Not sure why you think that.
I was thinking of https://en.wikipedia.org/wiki/Rate_of_convergence
maxsteps=1.7dps seems to do the trick (maybe it can be a bit tighter; I'm guessing the theoretical value is somewhere around log2(10)/2dps=1.66*dps).
Keep in mind, it will depend on the interval (it's not scaled to [0,1] in the Bisect solver).
I think the correct theoretical value (but only for default norm function) is something like: ceil(log2(|b-a|/(tol*max(1, max(|x| in [a, b])))).

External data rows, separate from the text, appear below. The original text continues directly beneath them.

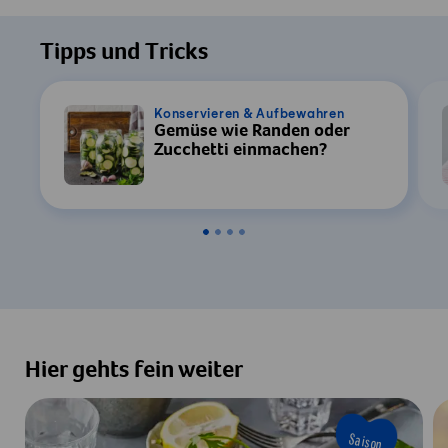
Tipps und Tricks
Konservieren & Aufbewahren
Gemüse wie Randen oder
Zucchetti einmachen?
Hier gehts fein weiter
Saison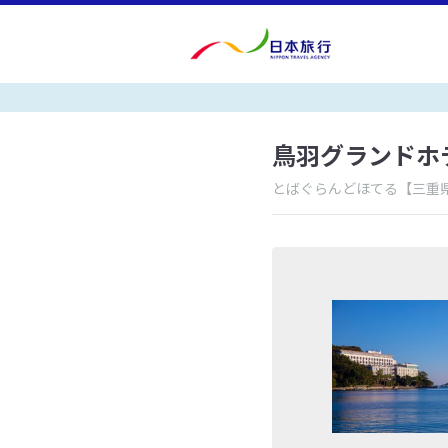
鳥羽グランドホ
とばぐらんどほてる
【三重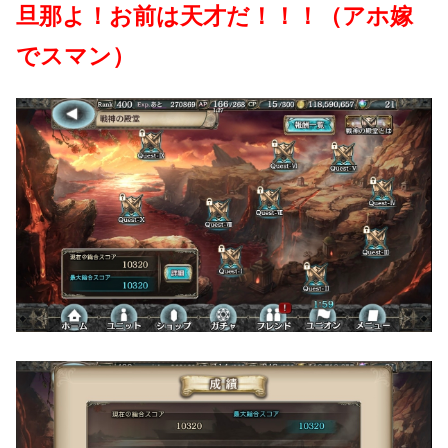
旦那よ！お前は天才だ！！！（アホ嫁
でスマン）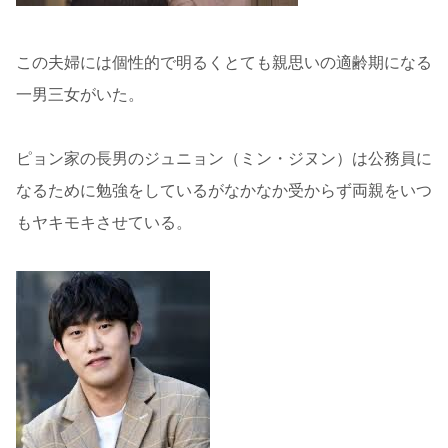
この夫婦には個性的で明るくとても親思いの適齢期になる
一男三女がいた。
ピョン家の長男のジュニョン（ミン・ジヌン）は公務員に
なるために勉強をしているがなかなか受からず両親をいつ
もヤキモキさせている。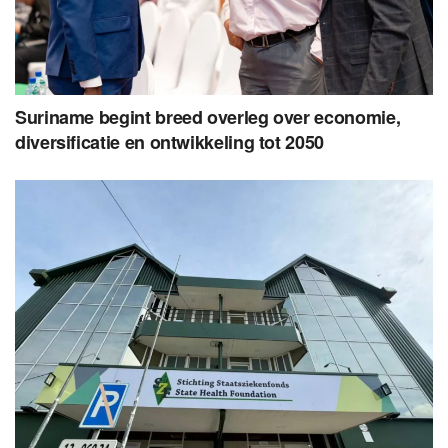
Suriname begint breed overleg over economie,
diversificatie en ontwikkeling tot 2050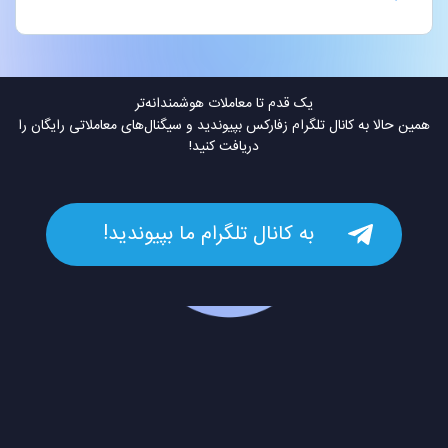
یک قدم تا معاملات هوشمندانه‌تر
همین حالا به کانال تلگرام زفارکس بپیوندید و سیگنال‌های معاملاتی رایگان را
دریافت کنید!
به کانال تلگرام ما بپیوندید!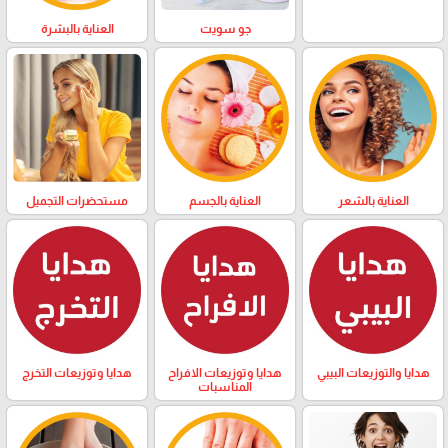
العناية بالبشرة
جو سويت
العناية بالشعر
العناية بالجسم
مستحضرات التجميل
هدايا والتوزيعات البيبي
هدايا وتوزيعات الافراح
هدايا وتوزيعات التخرج
المناسبات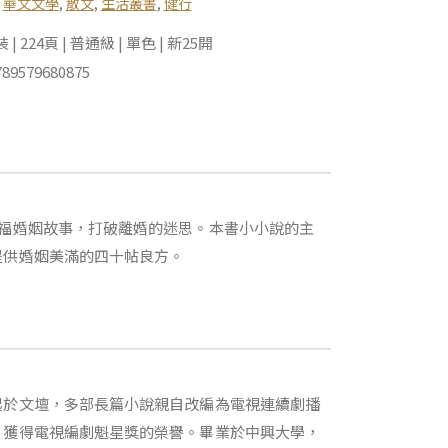
,
華文文學
,
散文
,
生活叢書
,
健行
 224頁 | 普通級 | 單色 | 新25開
89579680875
福婚姻故事，打破離婚的迷思。本書小小說的主
提供婚姻美滿的四十帖良方。
起於文壇，多部長篇小說親自改編為電視連續劇播
，獲得電視編劇魁星獎的榮譽。畢業於中興大學，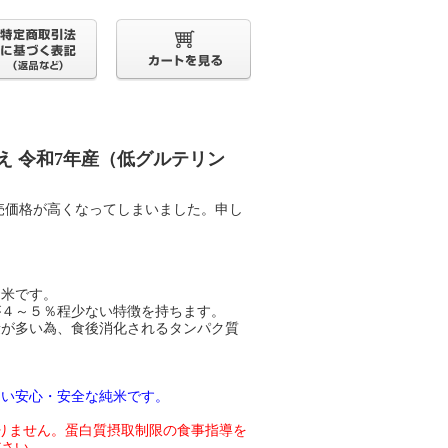
え 令和7年産（低グルテリン
売価格が高くなってしまいました。申し
お米です。
が４～５％程少ない特徴を持ちます。
量が多い為、食後消化されるタンパク質
ない安心・安全な純米です。
ありません。蛋白質摂取制限の食事指導を
ださい。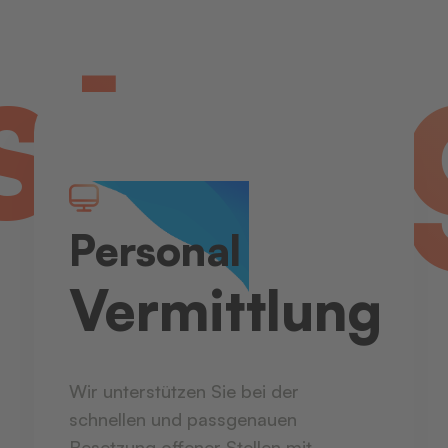
stu
Personal
Vermittlung
Wir unterstützen Sie bei der
schnellen und passgenauen
Besetzung offener Stellen mit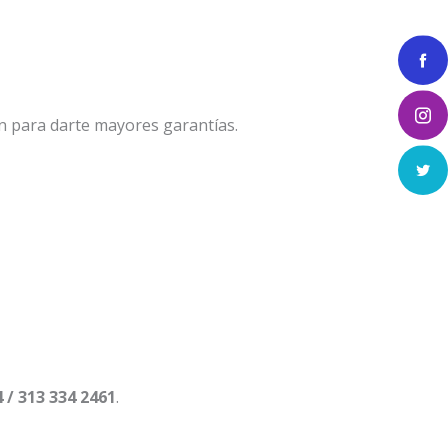
n para darte mayores garantías.
4 / 313 334 2461
.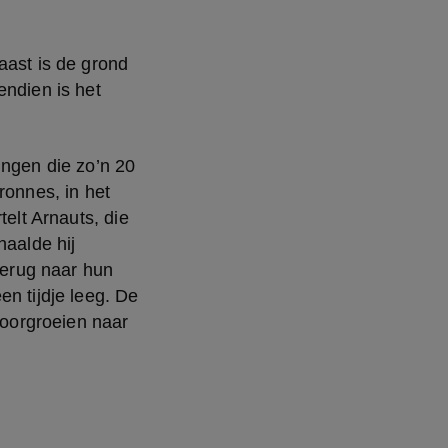
ast is de grond 
ndien is het 
ngen die zo’n 20 
onnes, in het 
elt Arnauts, die 
aalde hij 
terug naar hun 
n tijdje leeg. De 
doorgroeien naar 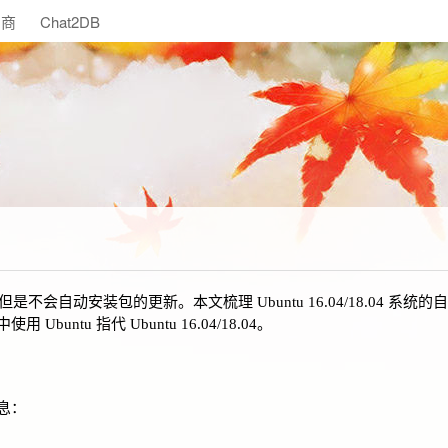
助商
Chat2DB
新，但是不会自动安装包的更新。本文梳理 Ubuntu 16.04/18.04 系
tu 指代 Ubuntu 16.04/18.04。
息：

mpmath should automatically do the right thing when the precision is set higher than the default.
Yep, probably you are right in this case. Solvers have different values for maxsteps properties (now class-wide), maxsteps value could be overridden from kwargs. So, you could just add a dynamic property instead. No API break, PR welcomed.